▶ _Assigned task_: Without the pictures, copy all of the data exactly.

▶ _Records for processing_:
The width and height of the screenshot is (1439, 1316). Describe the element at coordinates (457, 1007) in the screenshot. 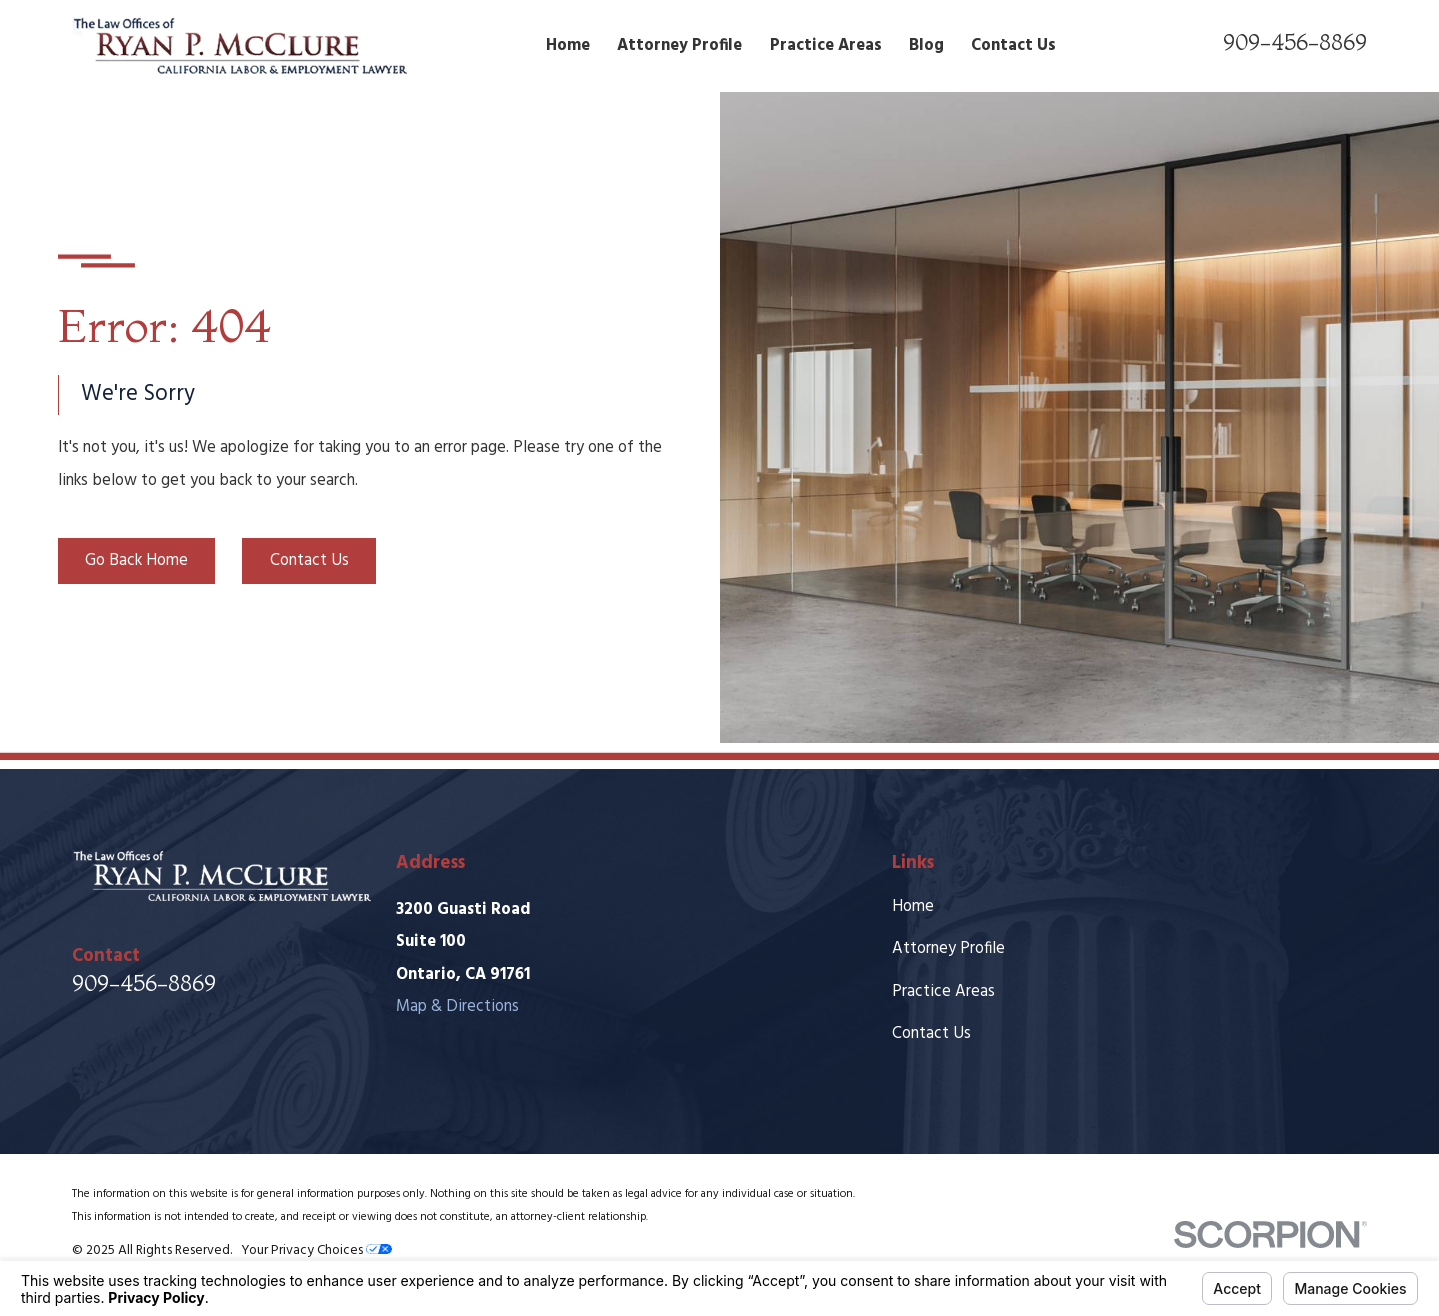

I see `Map & Directions` at that location.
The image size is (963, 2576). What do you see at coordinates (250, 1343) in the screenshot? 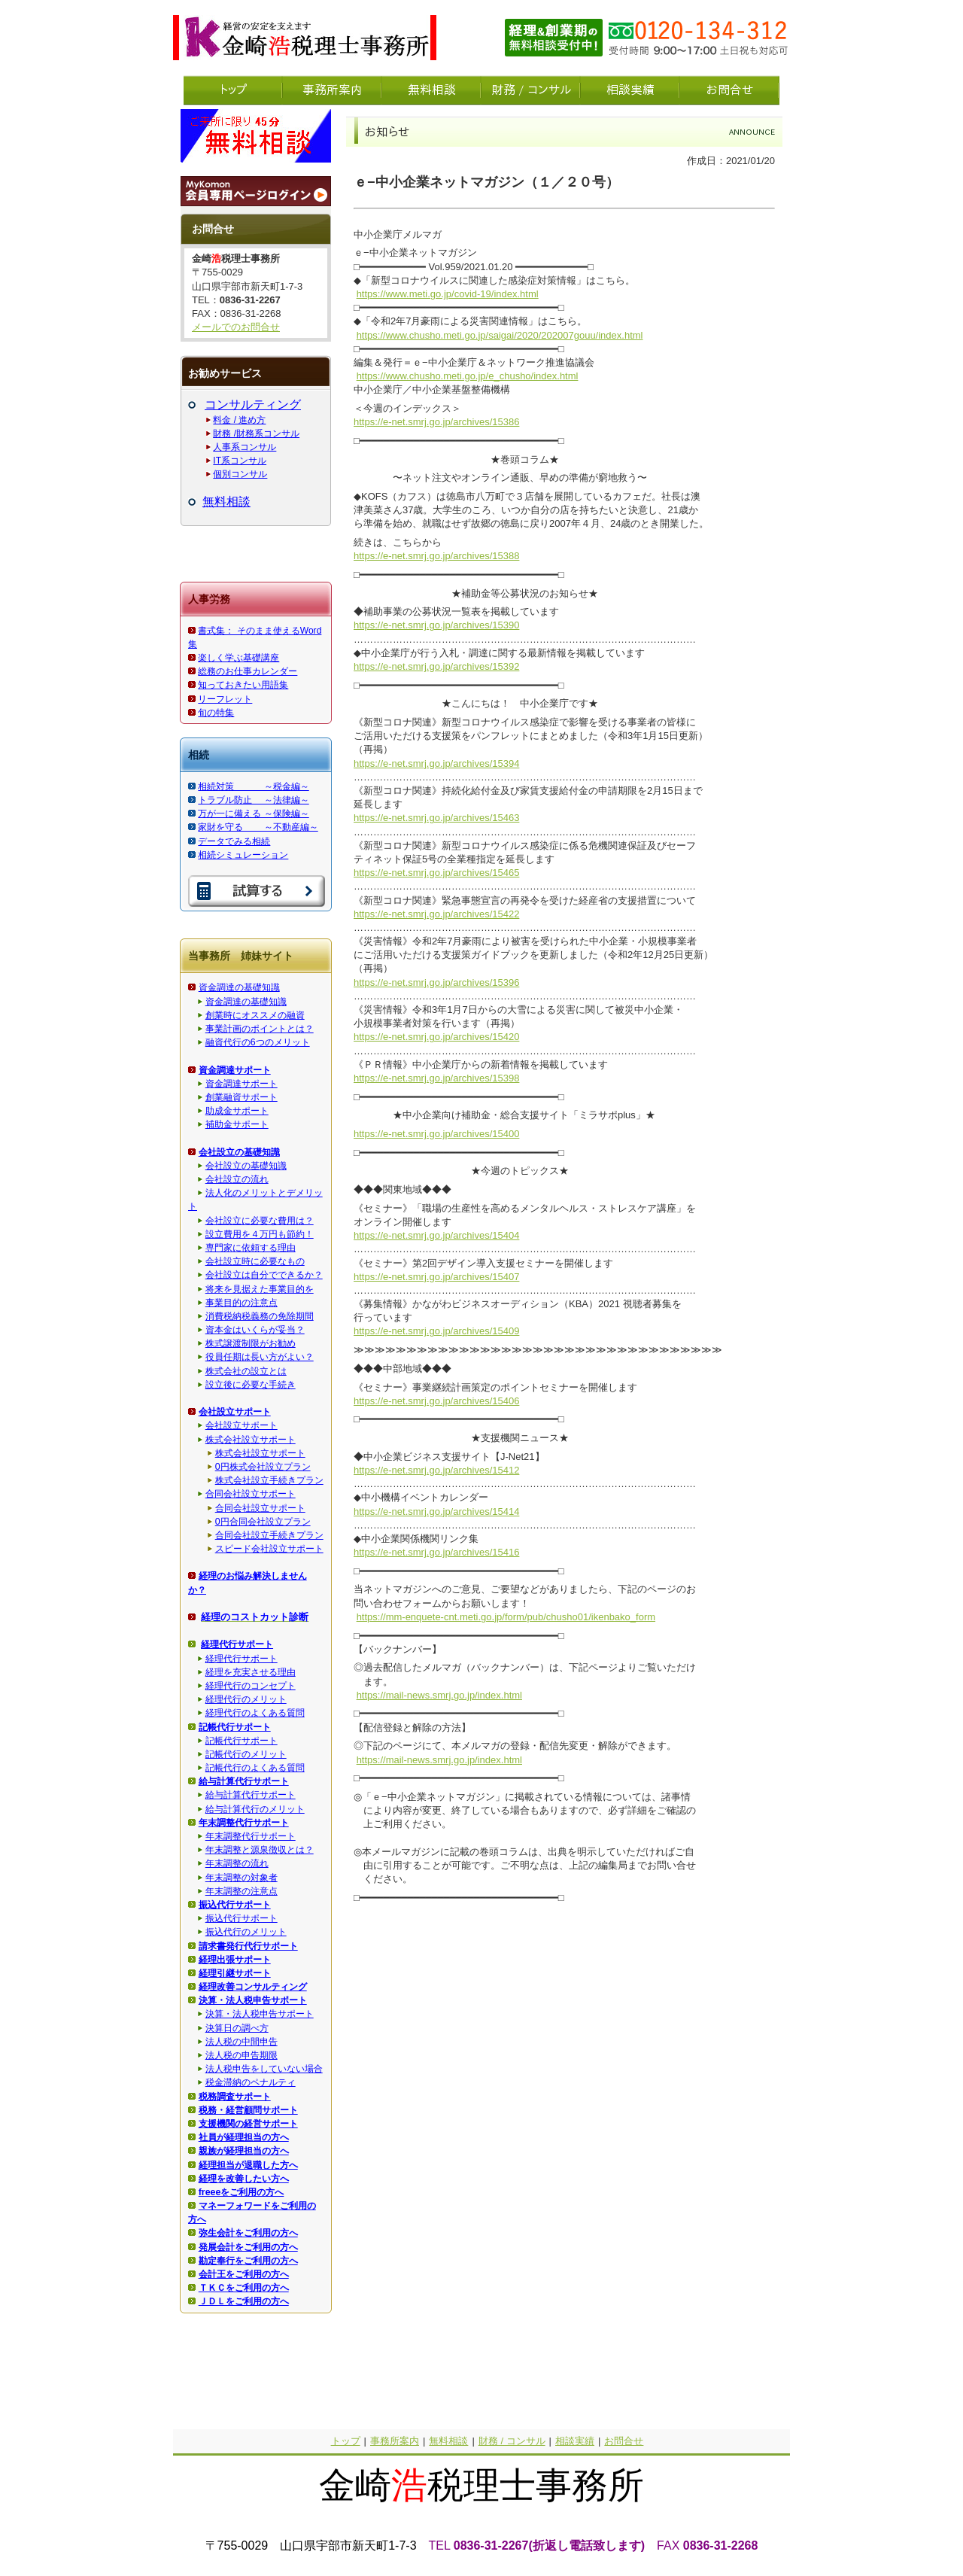
I see `株式譲渡制限がお勧め` at bounding box center [250, 1343].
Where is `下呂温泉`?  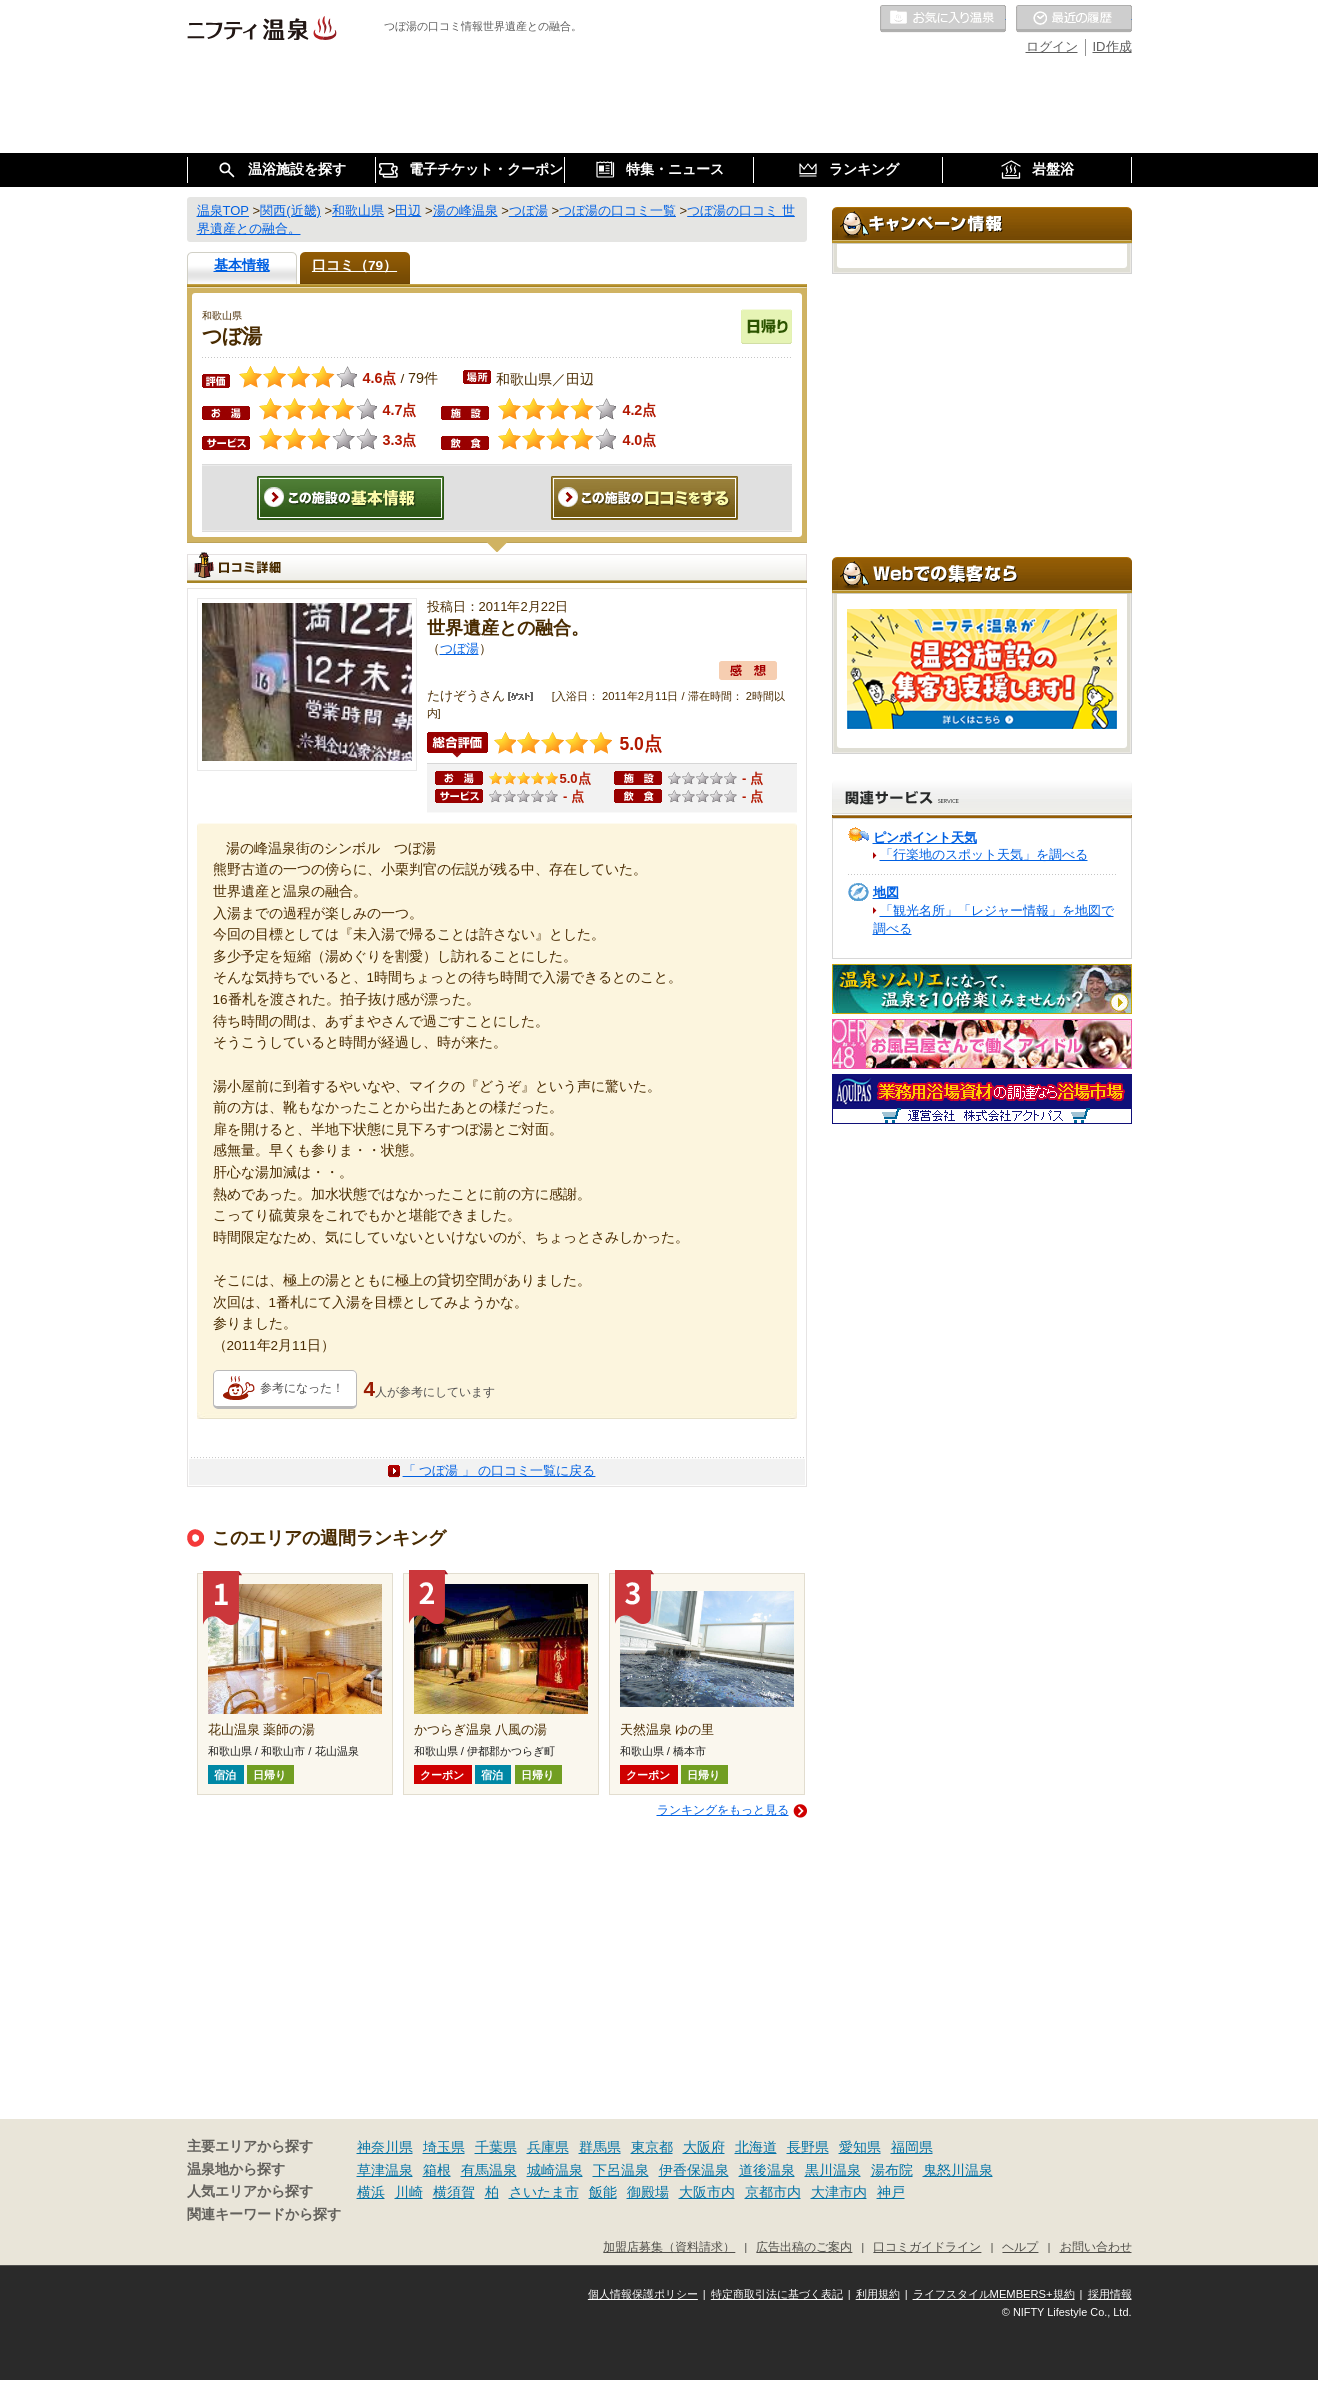
下呂温泉 is located at coordinates (621, 2170).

▶ _Written response_:
The width and height of the screenshot is (1439, 1316). Describe the element at coordinates (457, 1007) in the screenshot. 

I see `Map & Directions` at that location.
The image size is (963, 2576). What do you see at coordinates (250, 1343) in the screenshot? 
I see `株式譲渡制限がお勧め` at bounding box center [250, 1343].
Where is `下呂温泉`?  
下呂温泉 is located at coordinates (621, 2170).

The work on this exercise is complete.